April 1 Theater am Mareintor Duisburg, Germany
April 2 Laeiszhalle Hamburg, Germany
April 3 Paradiso Amsterdam, Netherlands
April 6 Eventim Apollo London, UK
May 22 Sumida Triphony Hall Tokyo, Japan
May 23 NHK Hall Osaka, Japan


Mark, 8-12:
Are you getting a ticket for the London concert on April 6th? These concerts sound like an unmissable, intimate "This is me and what I did - but also me signing off" type concert. My suggestion would be he starts with the Last Ride from Todd, switches gear to All the Children Sing, settles down at the piano for a couple of songs off Runt and Ballad, followed by the soul medley off Wizzard, then does his cover of Strawberry Fields, and encores first with Just One Victory and finally - poignantly - Fade Away off Hermit. That would be a magical evening - a testimony to a unique talent, "a true star."



So I'm thinking about getting a ticket and if you are as well maybe we could get together for a Toddtastic time.....and (gasp) that will be one week after I will have retired from the civil service - yes! I have finally pressed the exit button. It may be overshadowed somewhat by jingoistic triumphalism, economic collapse and the break up of the Kingdom.... but on the other hand you could say I've timed it quite neatly really.



Looking further ahead into the year Russell Laverick (remember him from DTI days?) and I have shelled out for "golden circle" tickets for Dylan and Neil Young in Hyde Park on 12 July. I think at £170 it is the most I've ever paid for a concert ticket but we thought we'd rather be up close to the stage rather than watch peering over 70,000 heads at a dirty great big screen.  Dylan and NY are "co-headlining" so the expectation is that they will be onstage together for a finale of staggering, perhaps historic, proportions. Just hope it will not be a Hard Rain during the day.  Lots of other acts yet to be announced.



"It's the last ride

My little game is over....

No use running, take it slower

Horizons east, skylines west

The moon, the sun and all the rest". 

Gary, 30-3:
Looking forward to seeing Todd Rundgren with you next week Mark… I have now got the tickets. I will contact you later on the week and make final arrangements and find a suitable pre-gig restaurant.

Wout, 30-3:
Enjoy Todd Rundgrun and the weekend, gentlemen! 

Mark, 4-4:
I'm looking forward to seeing Todd again on Saturday, Gary, and I'm now listening to the albums I've got which are the song-based albums ending with Hermit of Mink Hollow. I don't have the Utopia extensions into electronic psychedelia which proved to be a dead end in musical direction that cost Todd the musical legacy he truly deserves. In crude terms he could have been  America's superior rival to Elton John, able to master a mix of spine-tingling ballads with his soul-drenched vocals, ingenious heavy rock outings, and catchy stadium anthems.

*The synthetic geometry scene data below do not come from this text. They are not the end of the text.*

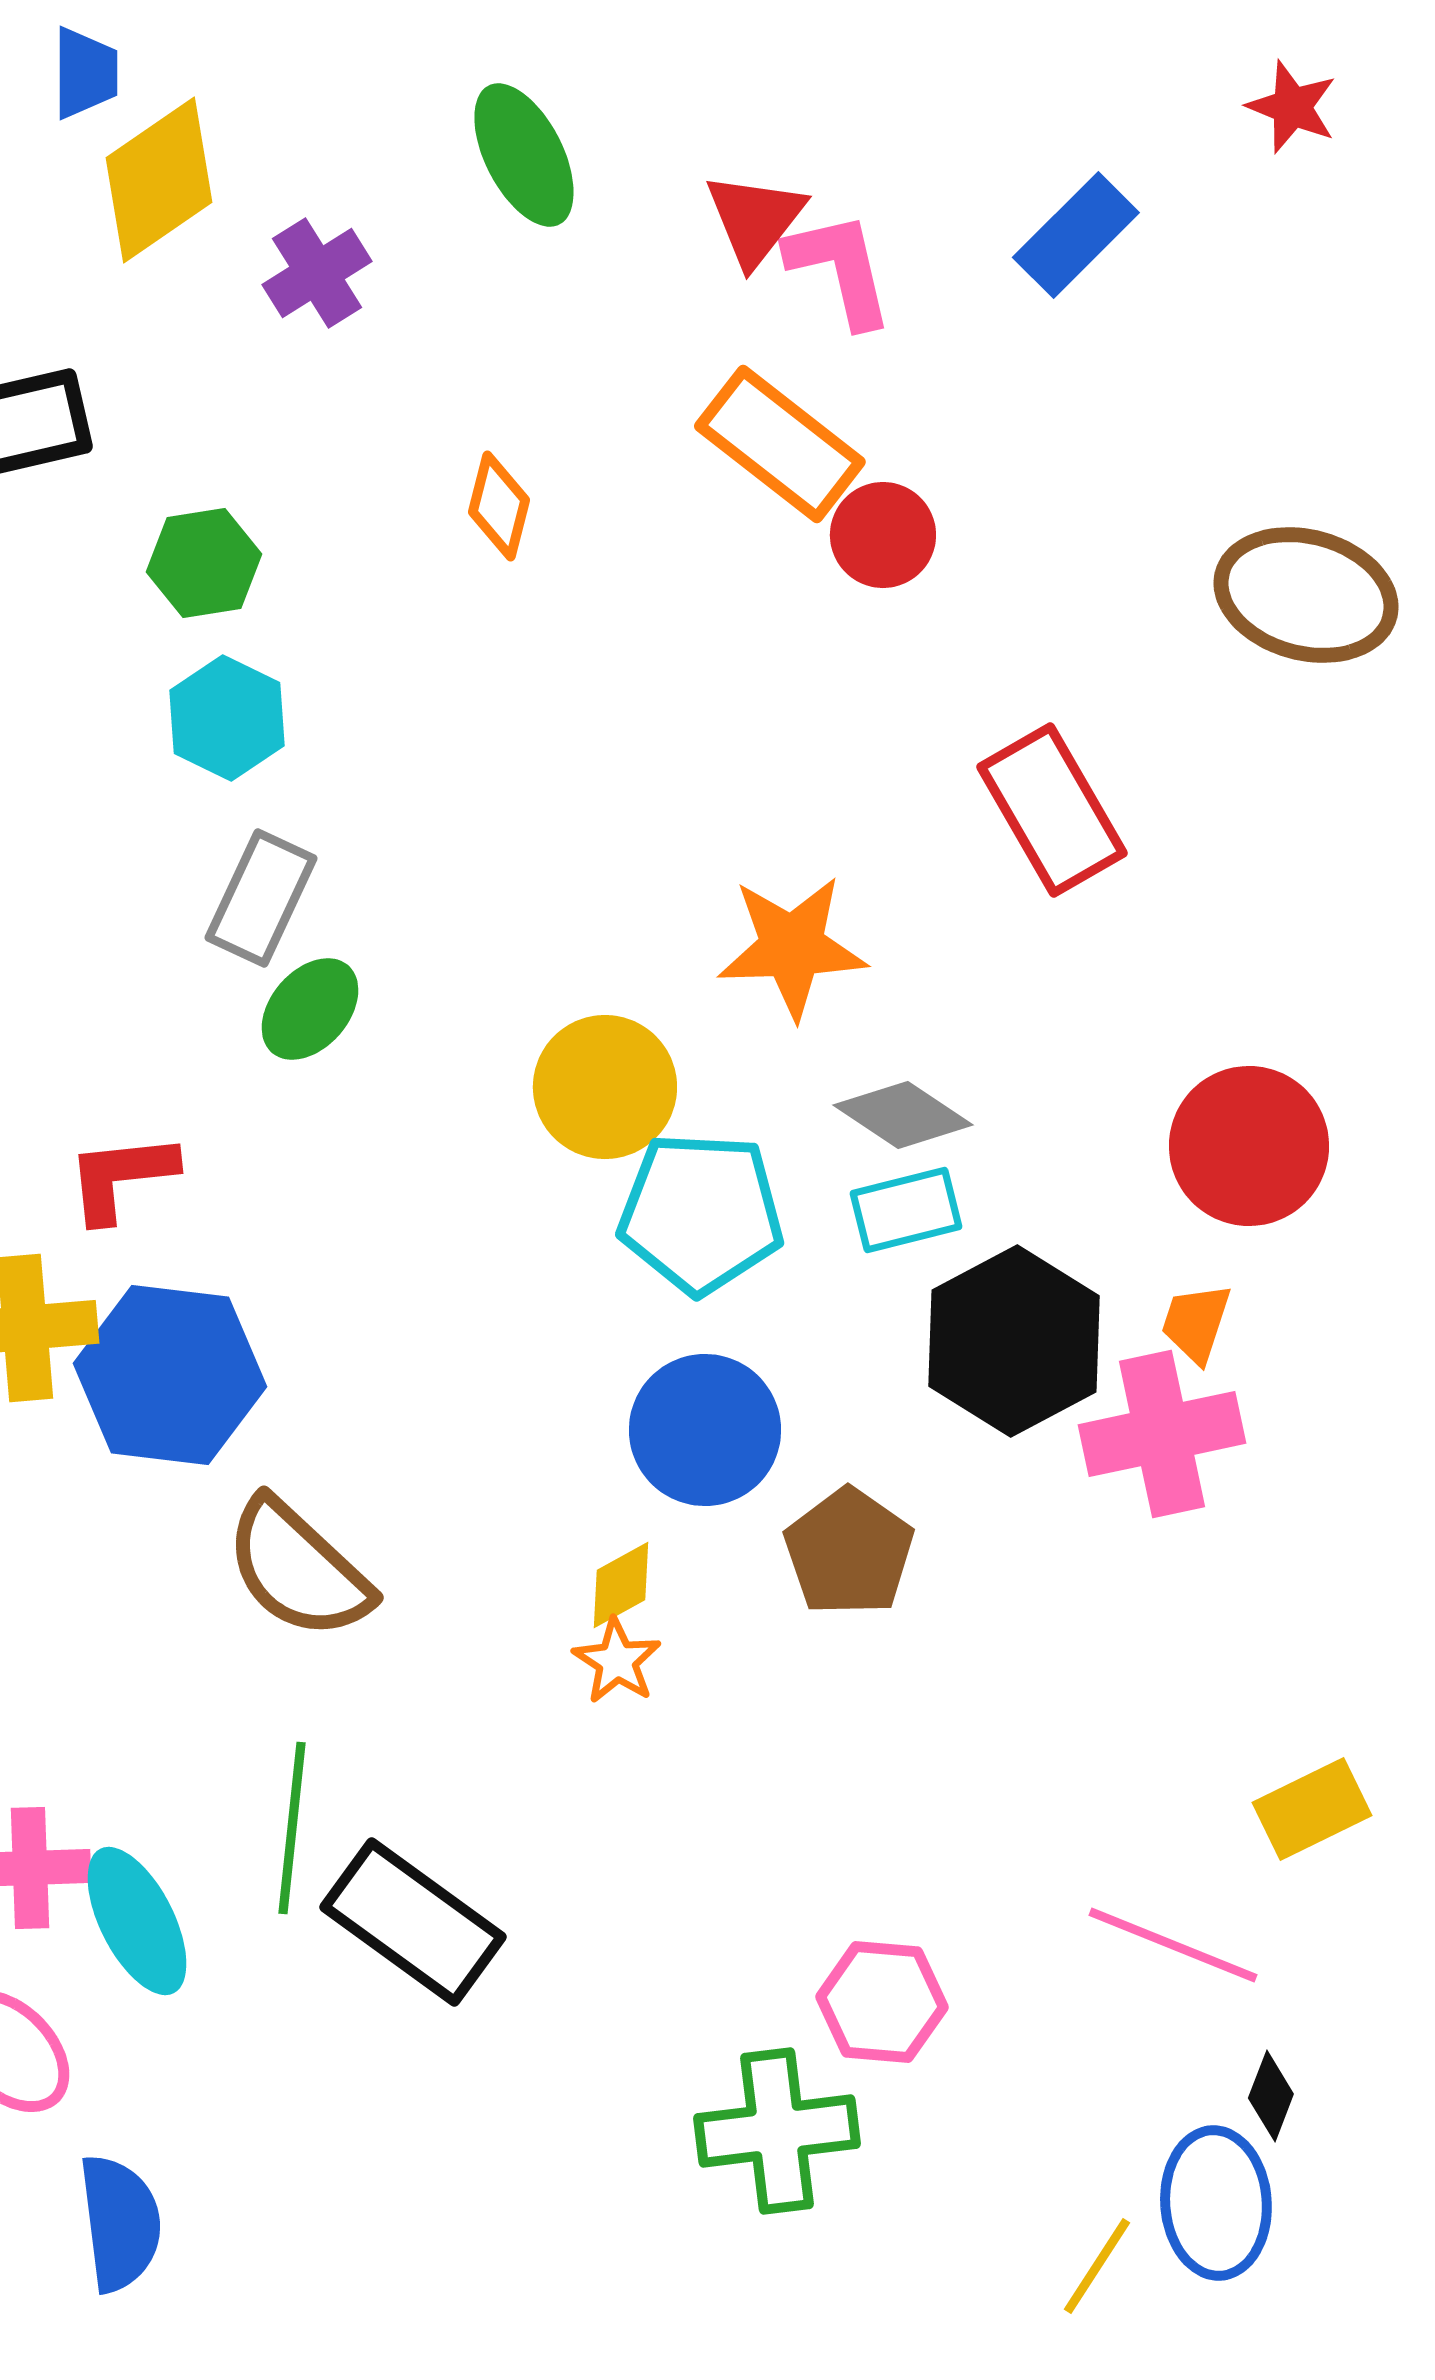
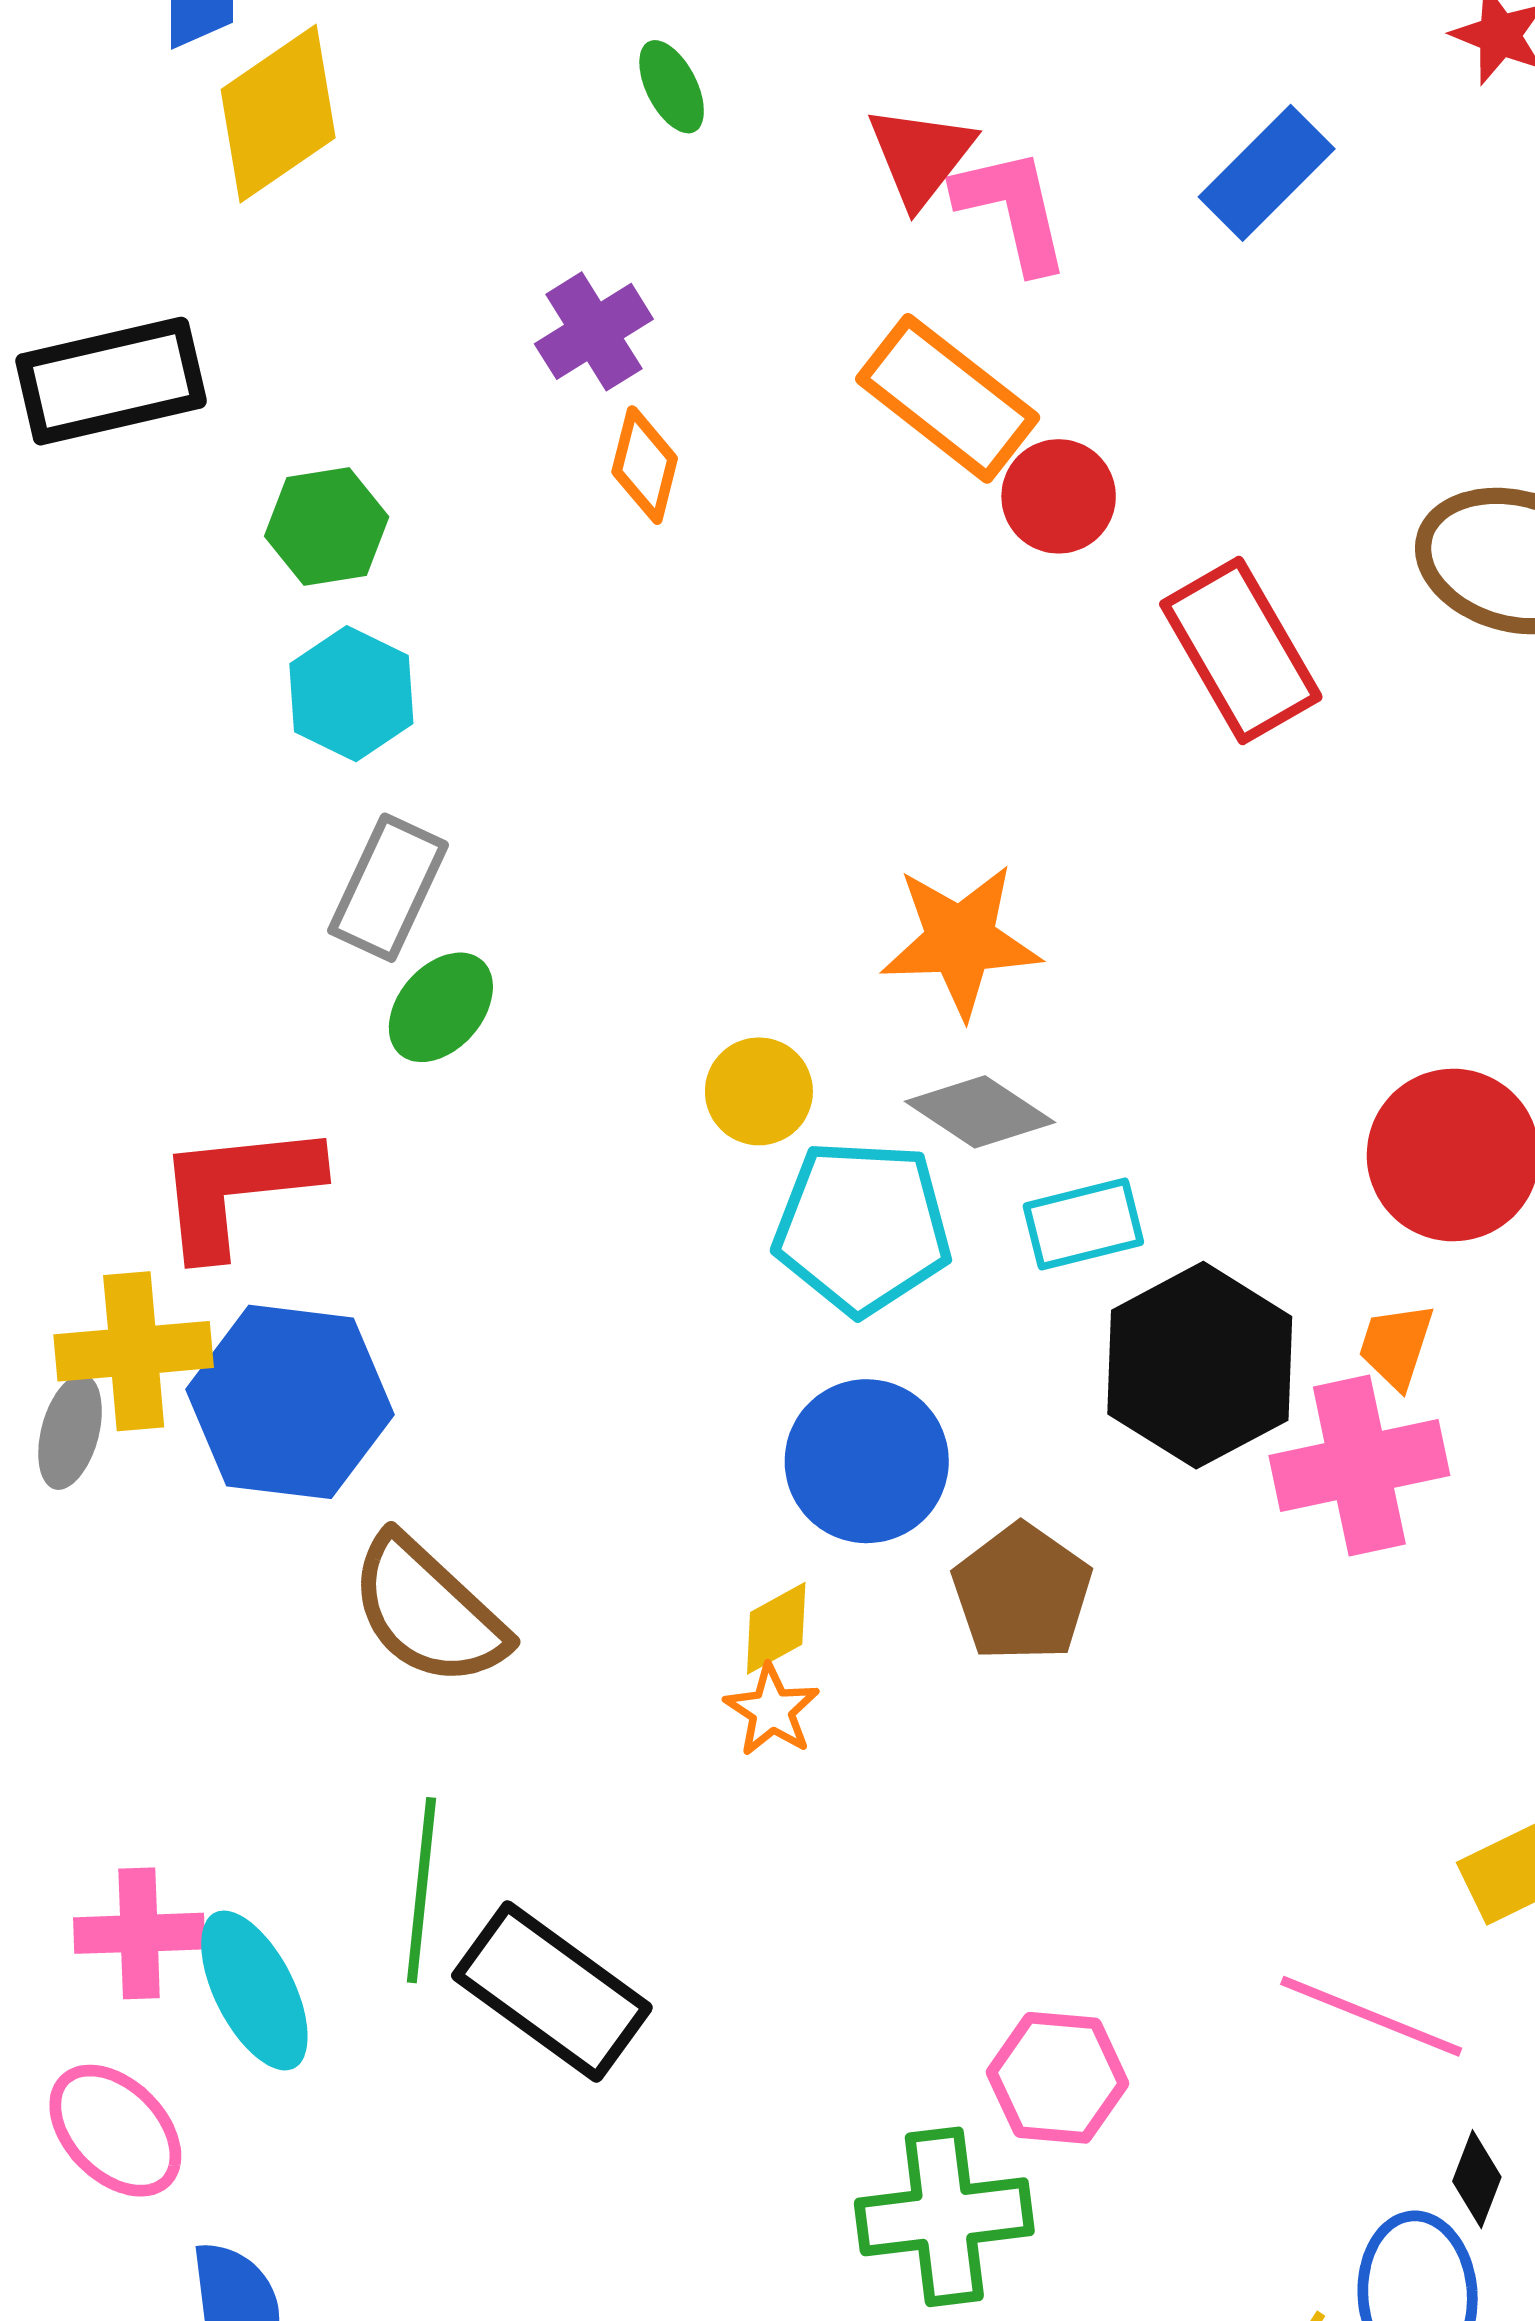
green ellipse: (524, 155) -> (672, 87), size x0.6
purple cross: (317, 273) -> (594, 331), moved
red rectangle: (1052, 810) -> (1241, 651), moved
yellow circle: (605, 1087) -> (759, 1091), size x0.7
gray diamond: (903, 1115) -> (980, 1112), moved
red L-shape: (121, 1177) -> (237, 1188), size x1.4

I've just played Something/Anything which features a song he is quite famous for: Hello It's Me. However, the best track on this double album from 1972 for me is not a song he wrote but Dust in the Wind which was written by Moogy Klingman who was later a Utopia member. Not to be confused with a more famous song with the same title by Kansas which I don't recall actually, it has a  tremendous lyric - a deathbed apology and plea for forgiveness, a spine-tingling soulful melody with a great guitar break by Rick Derringer - and Todd is in superb voice: approaching his peak maybe. Not having heard it for a while I had to play it three times in a row - and I hope he plays it on Saturday as a tribute to Moogy who passed away eight years ago.

There are also some great songs also on his previous album The Ballad of Todd Rundgren which I see from a note I wrote on the inner sleeve, Wout, I bought in Rotterdam in November 1977 when I was working on the production line at De Kuyper's distillery in Schiedam. I probably bought it at a small independent shop called Captain Haddock where I regularly blew a lot of my hard-earned guilders! 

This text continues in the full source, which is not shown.